The train metadata is saved in metadata/train_metadata.json. The metadata contains a list of dictionaries, each containing the correctness score for each Audio1 signal.

Fields:

  • signal: hash code for the audio filename.
  • original_prompt: original target sentence.
  • prompt: text normalised target sentence (ground truth) used for correctness computation.
  • n_words: number of words in prompts after expanding contractions (see data construction).
  • hearing_loss: Indicating if the signal audio was: not processed (No Loss); has Mild simulated hearing loss; or Moderate simulated hearing loss
  • correctness: Intelligibility score i.e. rate of correctly identified words (the target variable).
  • phoneme_correctness: Intelligibility score in terms of phoneme accuracy. Included only for completeness but not used in CLIP2 challenge.
cadenza_data/clip2/metadata/train_metadata.json
[
{
"signal":"0a0ba7f0820333dbd0eb5668",
"original_prompt":"If you need me you gotta tell me",
"prompt":"if you need me you got to tell me",
"n_words":9,
"correctness":0.6666666667,
"phoneme_correctness":0.7619047619,
"hearing_loss":"No Loss"
}
]

Listener Test Responses

The detail of listener test responses are in metadata/train_responses.json. This file contains a dictionary with the detailed responses of the listener to each Audio1 signal. For the Training set it includes a single response. And, for the validation and evaluation sets, it includes all three responses used for computing the average correctness.

Field:

  • response_id: An indication if corresponds to Score1/Score2/score3 for that sample
  • original_response: Response as typed by the listener test participant
  • response: Response after text normalization.
  • hits: the number of correctly identified words
  • correctness: the correctness score for that response
  • phoneme_hits: the number of correctly identified phonemes
  • phoneme_correctness: the correctness score for that response in terms of phoneme accuracy.
cadenza_data/clip2/metadata/train_responses.json
{
"0a0ba7f0820333dbd0eb5668": [
{
"response_id": "Score1",
"original_response": "if you feel it, you gotta tell them",
"response": "if you feel it you got to tell them",
"hits": 6,
"correctness": 0.6666666666666666,
"phoneme_hits": 16,
"phoneme_correctness": 0.7619047619047619
}
]
}

Validation/Evaluation Metadata

The validation and evaluation metadata are saved in metadata/valid_metadata.json and metadata/eval_metadata.json, respectably.
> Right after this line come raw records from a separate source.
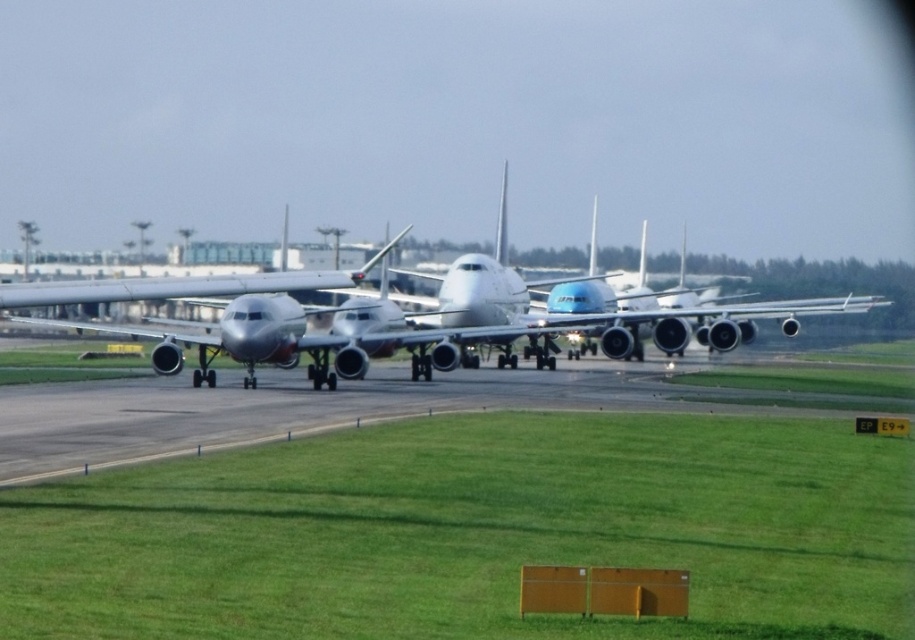 You are standing at the orange structure in the foreground of the airport tarmac scene. You see two points marked as point 1 and point 2. Point 1 is at coordinates point (905,520) and point 2 is at point (580,321). Which point is closer to your current position?

Point 1 at coordinates point (905,520) is closer to your current position at the orange structure in the foreground because it is closer to the camera than point 2 at (580,321).

You are a pilot standing at the edge of the tarmac near the green grass at lower center. You need to walk to the metallic silver airplane at center to board it. Which direction should you walk to reach the airplane?

You should walk to the right because the green grass at lower center is positioned on the left side of the metallic silver airplane at center, so moving right will lead you towards the airplane.

You are standing at the point marked as point (x=472, y=532) in the image. Looking around, you see a row of commercial airplanes parked on the tarmac. Which direction should you walk to reach the nearest airplane?

The point (x=472, y=532) is on green grass at lower center. The airplanes are parked on the tarmac, which is likely in front of the grass area. To reach the nearest airplane, you should walk forward towards the tarmac where the airplanes are parked. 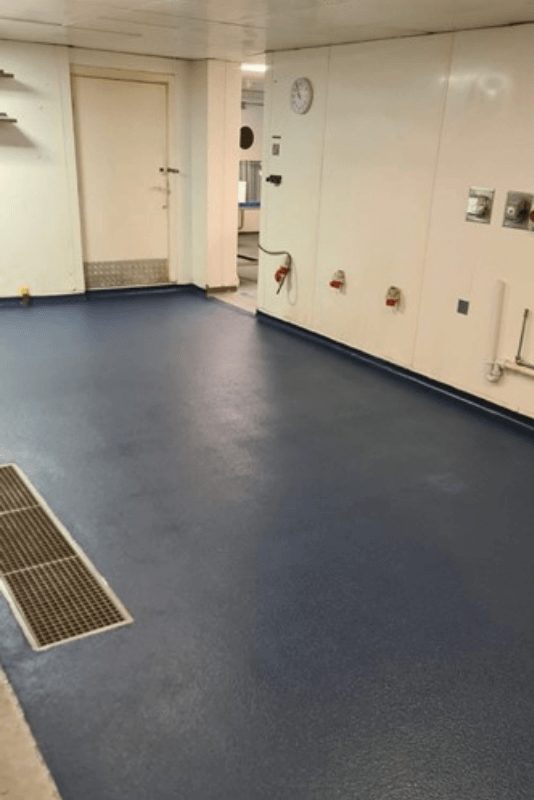 Image resolution: width=534 pixels, height=800 pixels. Identify the location of wall. (400, 357). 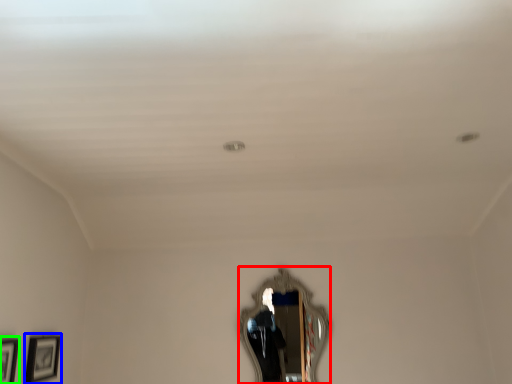 Question: Which is nearer to the mirror (highlighted by a red box)? picture frame (highlighted by a blue box) or picture frame (highlighted by a green box).

Choices:
 (A) picture frame
 (B) picture frame

Answer: (A) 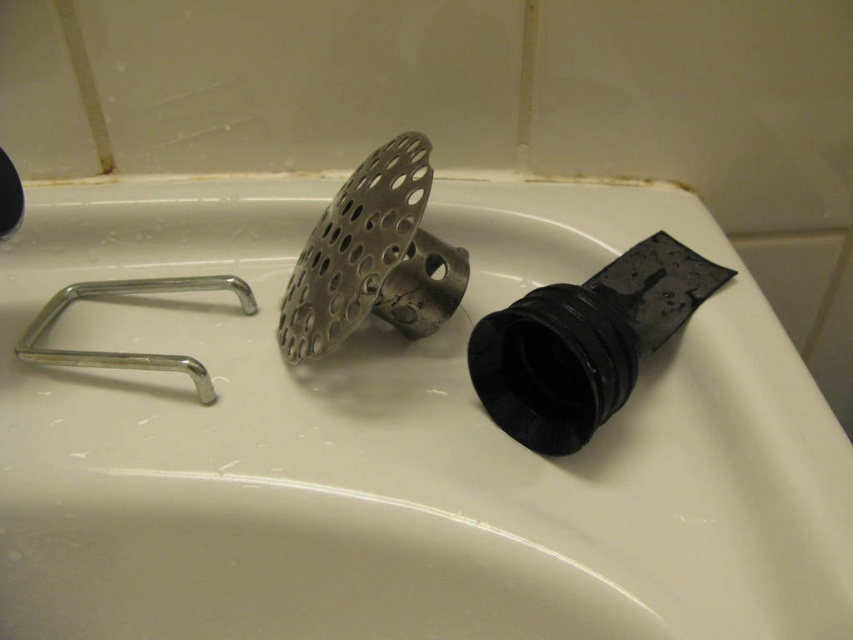 You are trying to place a decorative bowl on the sink. The bowl is as wide as the silver metallic faucet at left. Will it fit entirely on the white matte sink at center?

The white matte sink at center might be wider than the silver metallic faucet at left, so the decorative bowl, which is as wide as the faucet, could potentially fit on the sink. However, since the sink might be wider, it depends on the exact dimensions. If the sink is indeed wider, the bowl should fit without overhanging.

What are the coordinates of the white matte sink at center?

The white matte sink at center is located at coordinates point [397,442].

You are trying to clean the bathroom sink area. You have a sponge and want to reach both the white matte sink at center and the silver metallic faucet at left. Since the sink is in front of the faucet, will the sponge need to be moved around the sink to reach the faucet?

The white matte sink at center is in front of the silver metallic faucet at left, so to reach the faucet, you would need to move the sponge around the sink. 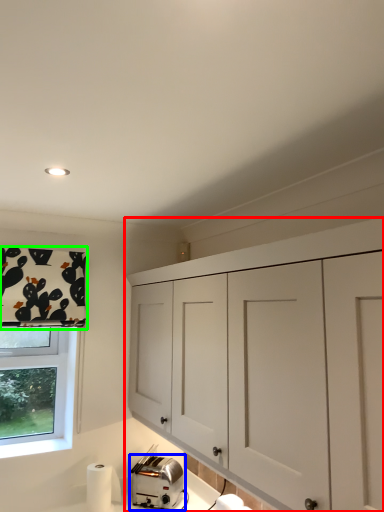 Question: Which is nearer to the cabinetry (highlighted by a red box)? toaster (highlighted by a blue box) or curtain (highlighted by a green box).

Choices:
 (A) toaster
 (B) curtain

Answer: (A) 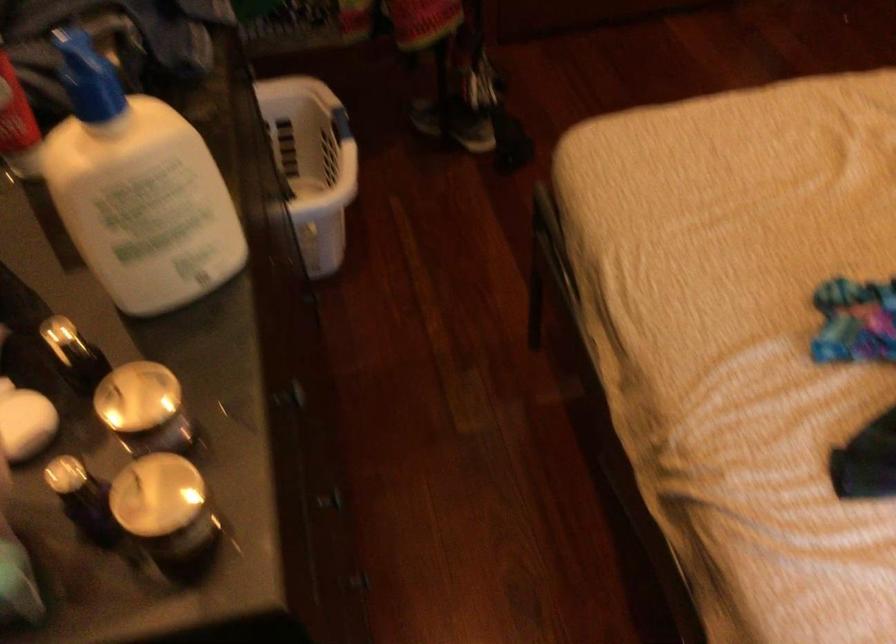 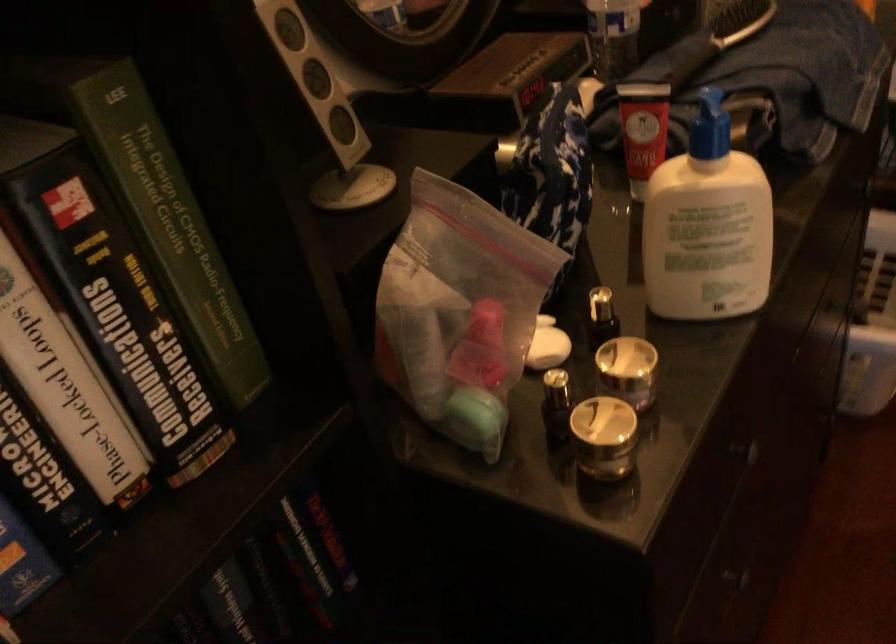 Find the pixel in the second image that matches (339,504) in the first image.

(738, 581) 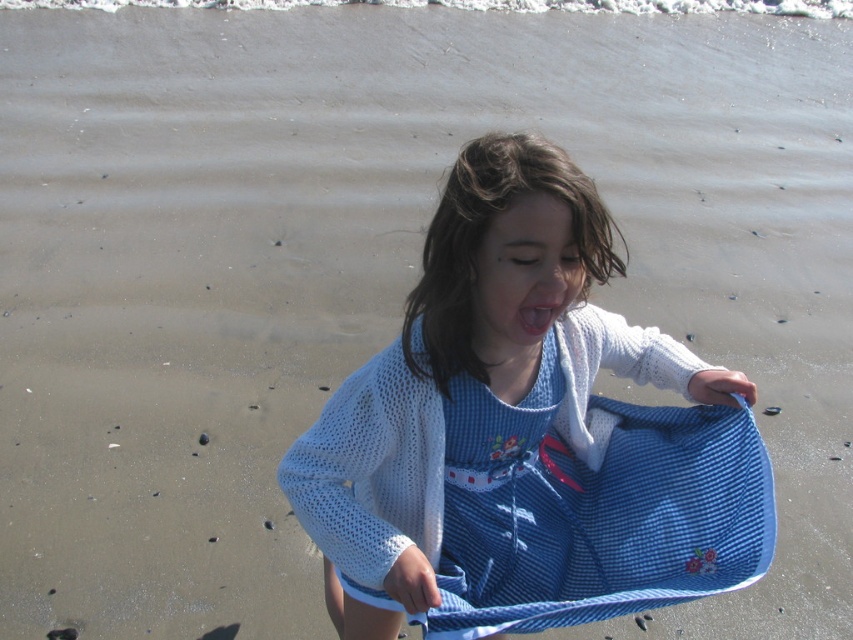 Question: Which point is closer to the camera taking this photo?

Choices:
 (A) (525, 497)
 (B) (524, 314)

Answer: (B)

Question: Is white mesh sweater at center wider than pink glossy lips at center?

Choices:
 (A) yes
 (B) no

Answer: (A)

Question: Is white mesh sweater at center positioned at the back of pink glossy lips at center?

Choices:
 (A) yes
 (B) no

Answer: (B)

Question: Considering the relative positions of white mesh sweater at center and pink glossy lips at center in the image provided, where is white mesh sweater at center located with respect to pink glossy lips at center?

Choices:
 (A) above
 (B) below

Answer: (B)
The metadata contains a list of dictionaries, each representing the listener's response to each Audio1 signal.

Fields:

  • signal: name of signal to predict intelligibility from.
  • original_prompt: original target sentence.
  • prompt: text normalised target sentence (ground truth) used for correctness computation.
  • n_words: number of words in prompts after expanding contractions.
  • hearing_loss: Indicating if the signal audio was: not processed (No Loss); has Mild simulated hearing loss; or Moderate simulated hearing loss
cadenza_data/clip2/metadata/valid_metadata.json
[
{
"signal":"0a0756cfefa6cf78a85ee3f3",
"original_prompt":"My world begins with you",
"prompt":"my world begins with you",
"n_words":5,
"hearing_loss":"Mild"
}
]
Note

Correctness scores and responses are not available for the validation and evaluation set. Please read how to score the validation set in the Leaderboad webpage.